Harmon had already survived a plane crash earlier that same year, when he ditched the bomber he was piloting during a tropical storm over South America. The only survivor, Harmon dragged himself for four days through the forest to safety, refusing to let himself drink a drop of water for fear that contaminants would sicken him when he needed his strength. It had been an astonishing display of will.
But what happened in China was even harder. In what Harmon would call the Chinese version of the American Underground Railroad, over the next 34 days he was stealthily carried back to Allied lines. His physical exam tells the tale. In it, Flight Surgeon Major John Burns concluded by saying,
“Thus, injured, with extensive burns which had become infected, at times delirious, suffering from shock and the weakening effects of loose bloody bowel movements, without adequate clothing or food, having no medical attention and traversing the expanse of the vast interior of China in unsanitary conditions where disease is rampant, Lieutenant Harmon managed, with his magnificent fortitude and what must have been prodigious stamina, to carry on until he was at long last delivered into the hands of his Commanding Officer at base.”
He was awarded the Silver Star and a Purple Heart.
After the war, Harmon played briefly for the Los Angeles Rams, but his injuries had robbed him of his speed and power. He soon entered the career he’d always wanted, as a sportscaster, and he married his movie star wife, Elyse Knox, in Ann Arbor’s Grace Chapel. In a stylish tribute to her war hero husband, she wove part of the parachute that saved him into her wedding dress.
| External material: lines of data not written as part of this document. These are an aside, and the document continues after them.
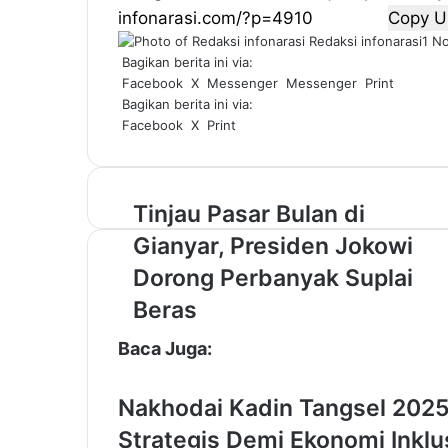
Copy U
Redaksi infonarasi
1 N
Bagikan berita ini via:
Facebook
X
Messenger
Messenger
Print
Bagikan berita ini via:
Facebook
X
Print
T
Tinjau Pasar Bulan di
i
Gianyar, Presiden Jokowi
n
j
Dorong Perbanyak Suplai
a
Beras
u
P
Baca Juga:
a
s
a
Nakhodai Kadin Tangsel 2025
r
Strategis Demi Ekonomi Inklu
B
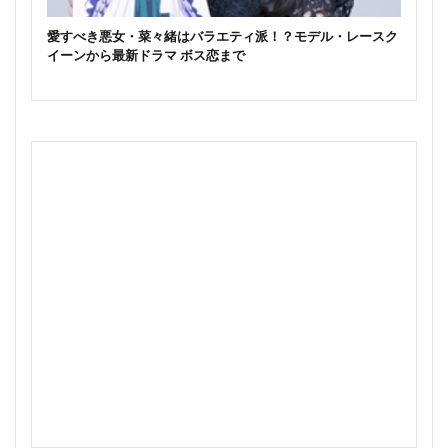
愛すべき悪女・菜々緒はバラエティ派！？モデル・レースク
イーンから最新ドラマ ボス恋まで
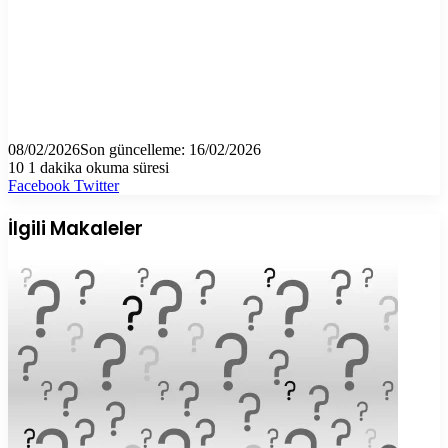
08/02/2026
Son güncelleme: 16/02/2026
10
1 dakika okuma süresi
LinkedIn
Tumblr
Pinterest
Reddit
VKontakte
E-
Yazdır
Facebook
Twitter
Posta
ile
İlgili Makaleler
paylaş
When Harmon died in 1990, a Los Angeles Times reporter noted that Harmon had “married a gorgeous movie star and they had the most beautiful children this side of ‘The Sound of Music’ cast.” Given Harmon’s devotion to his family, it’s a fitting tribute that most people know him today because of his accomplished children and grandchildren. Harmon’s son, Mark, quarterbacked at UCLA before becoming an actor; he stars in CBS’ “NCIS: Naval Criminal Investigative Service.” Tom’s oldest daughter, Kris, married teen idol and singer Ricky Nelson and appeared with him on his parent’s long-running 1960s family sitcom, “The Adventures of Ozzie and Harriet.” His youngest daughter, Kelly, was the WRIF girl, the photogenic face of the popular Detroit rock station. His sons-in-law included renegade automaker John DeLorean, and among his grandkids are actress Tracy Nelson and the singing duo The Nelsons.
The New York Times called Harmon an “All-American football player, magazine cover boy, newsreel idol, Heisman trophy winner, war hero, author, broadcaster, and movie star. He was a man for his times–all of them.” The L.A. Times eulogy mourned that “he takes an era with him” and “helped football become the big time that it is;” that “his habits were beyond reproach. He radiated dignity and reserve.”